[[ Input material open ]]

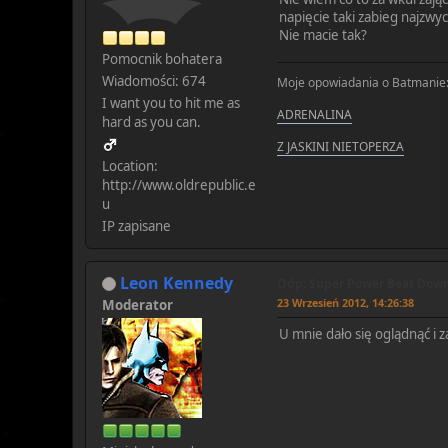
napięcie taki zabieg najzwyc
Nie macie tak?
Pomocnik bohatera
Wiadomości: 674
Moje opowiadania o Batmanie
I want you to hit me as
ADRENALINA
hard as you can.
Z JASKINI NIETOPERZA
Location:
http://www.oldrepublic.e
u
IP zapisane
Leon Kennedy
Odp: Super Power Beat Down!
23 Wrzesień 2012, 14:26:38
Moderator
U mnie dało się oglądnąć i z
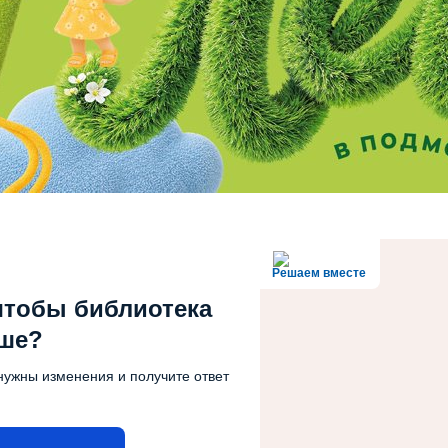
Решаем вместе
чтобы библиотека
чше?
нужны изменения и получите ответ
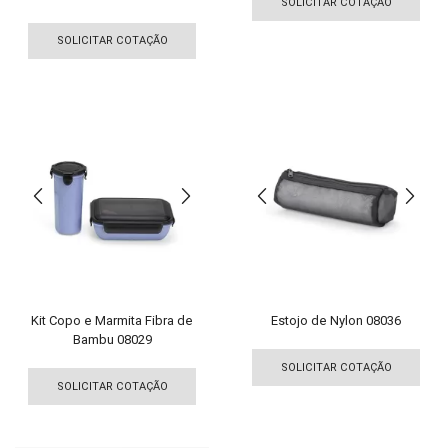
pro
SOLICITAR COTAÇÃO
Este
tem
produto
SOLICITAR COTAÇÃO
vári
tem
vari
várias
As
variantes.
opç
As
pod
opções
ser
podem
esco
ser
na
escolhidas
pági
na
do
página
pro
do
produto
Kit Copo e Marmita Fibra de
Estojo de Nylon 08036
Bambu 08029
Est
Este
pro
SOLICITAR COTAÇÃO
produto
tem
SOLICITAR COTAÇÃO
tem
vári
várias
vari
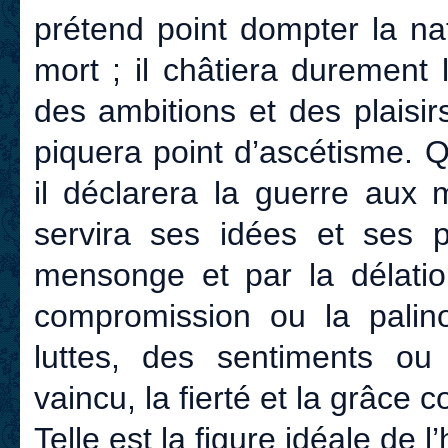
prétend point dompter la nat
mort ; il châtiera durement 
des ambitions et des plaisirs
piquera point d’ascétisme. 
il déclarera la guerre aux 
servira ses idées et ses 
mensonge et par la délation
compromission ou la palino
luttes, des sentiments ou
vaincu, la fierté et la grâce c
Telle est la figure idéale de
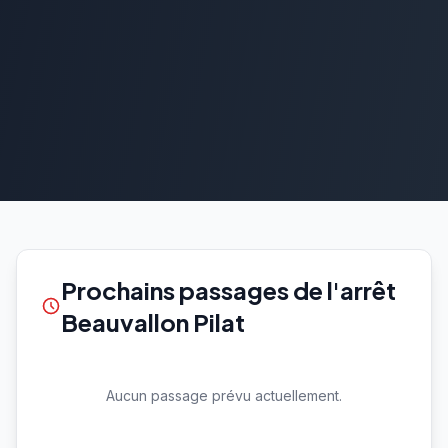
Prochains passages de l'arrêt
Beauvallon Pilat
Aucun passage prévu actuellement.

[[ Input material closed ]]
[[ Input material open ]]

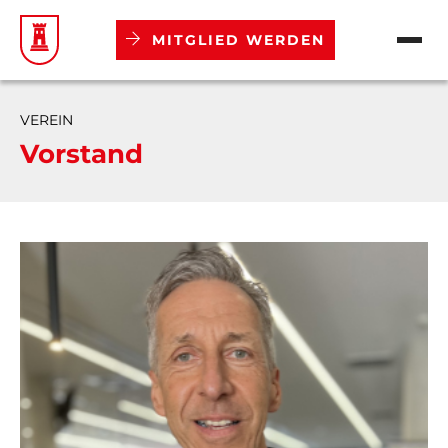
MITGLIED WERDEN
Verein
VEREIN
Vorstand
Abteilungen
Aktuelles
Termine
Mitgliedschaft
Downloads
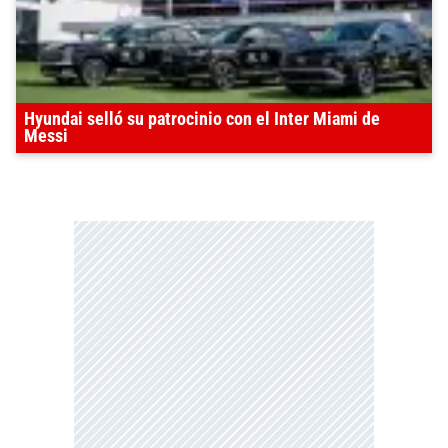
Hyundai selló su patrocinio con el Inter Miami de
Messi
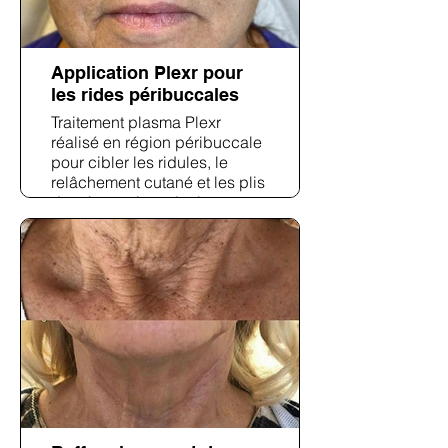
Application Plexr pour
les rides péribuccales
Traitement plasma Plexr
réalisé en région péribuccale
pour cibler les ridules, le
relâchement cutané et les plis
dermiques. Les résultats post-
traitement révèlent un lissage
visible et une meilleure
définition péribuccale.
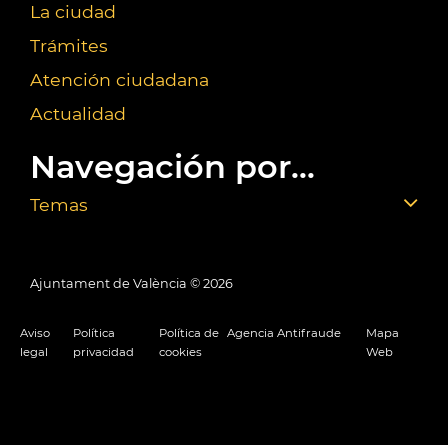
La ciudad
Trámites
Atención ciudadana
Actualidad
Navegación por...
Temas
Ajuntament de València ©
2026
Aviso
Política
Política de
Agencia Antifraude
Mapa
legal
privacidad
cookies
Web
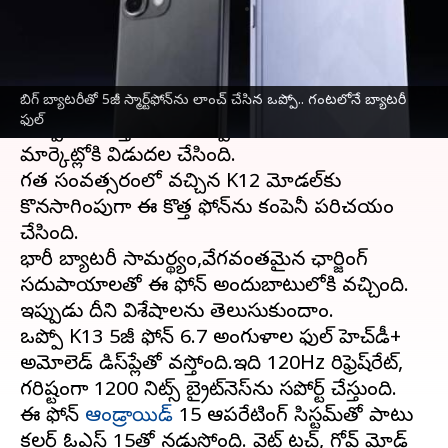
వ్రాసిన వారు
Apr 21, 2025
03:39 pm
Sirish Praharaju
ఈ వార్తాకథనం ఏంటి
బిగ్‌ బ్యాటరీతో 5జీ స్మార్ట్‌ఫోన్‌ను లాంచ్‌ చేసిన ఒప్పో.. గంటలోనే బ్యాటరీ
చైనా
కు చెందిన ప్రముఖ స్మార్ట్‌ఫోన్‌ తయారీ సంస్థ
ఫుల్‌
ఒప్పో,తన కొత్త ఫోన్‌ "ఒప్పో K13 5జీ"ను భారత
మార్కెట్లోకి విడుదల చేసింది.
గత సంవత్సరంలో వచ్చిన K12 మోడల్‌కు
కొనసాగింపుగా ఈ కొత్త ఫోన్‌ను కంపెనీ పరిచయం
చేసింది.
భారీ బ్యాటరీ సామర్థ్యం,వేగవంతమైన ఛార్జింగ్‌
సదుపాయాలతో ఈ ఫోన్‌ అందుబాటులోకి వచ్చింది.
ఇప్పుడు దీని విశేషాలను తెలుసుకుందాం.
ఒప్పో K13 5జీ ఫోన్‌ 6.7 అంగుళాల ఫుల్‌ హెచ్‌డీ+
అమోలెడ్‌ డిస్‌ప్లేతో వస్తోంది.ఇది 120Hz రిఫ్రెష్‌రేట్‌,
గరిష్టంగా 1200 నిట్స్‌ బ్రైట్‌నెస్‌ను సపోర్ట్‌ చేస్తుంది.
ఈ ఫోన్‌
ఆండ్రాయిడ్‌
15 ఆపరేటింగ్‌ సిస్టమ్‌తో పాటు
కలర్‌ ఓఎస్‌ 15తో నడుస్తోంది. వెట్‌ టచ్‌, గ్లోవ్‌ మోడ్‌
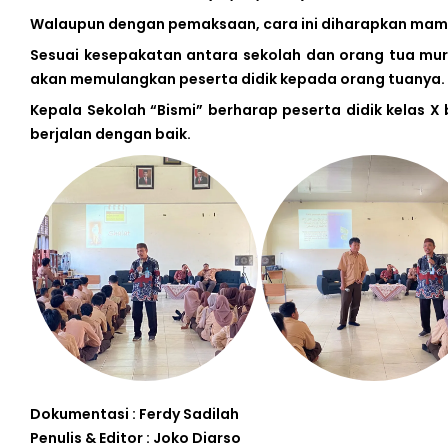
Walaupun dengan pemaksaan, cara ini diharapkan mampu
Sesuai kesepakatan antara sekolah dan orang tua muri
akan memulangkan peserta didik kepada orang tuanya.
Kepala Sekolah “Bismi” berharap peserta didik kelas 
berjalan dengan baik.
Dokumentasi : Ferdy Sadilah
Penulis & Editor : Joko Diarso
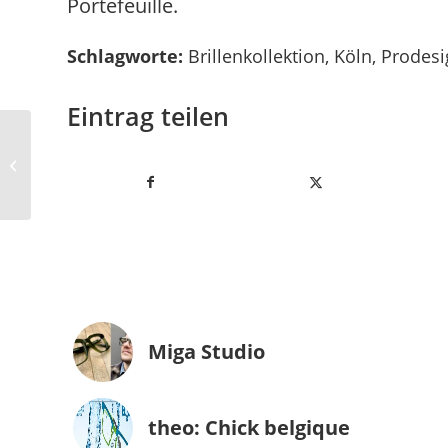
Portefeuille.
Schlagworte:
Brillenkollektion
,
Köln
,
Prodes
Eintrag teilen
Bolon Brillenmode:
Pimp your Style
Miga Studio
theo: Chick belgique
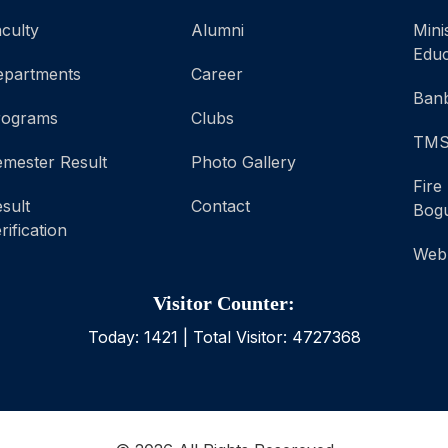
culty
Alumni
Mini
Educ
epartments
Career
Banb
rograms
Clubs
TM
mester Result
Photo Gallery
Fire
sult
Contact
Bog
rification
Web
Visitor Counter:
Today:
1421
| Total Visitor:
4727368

[[ Input material closed ]]

Exercise prompt:
Look through the data above for the string "Plexr" and copy every line where it appears.

Completed exercise:
Application Plexr pour
Traitement plasma Plexr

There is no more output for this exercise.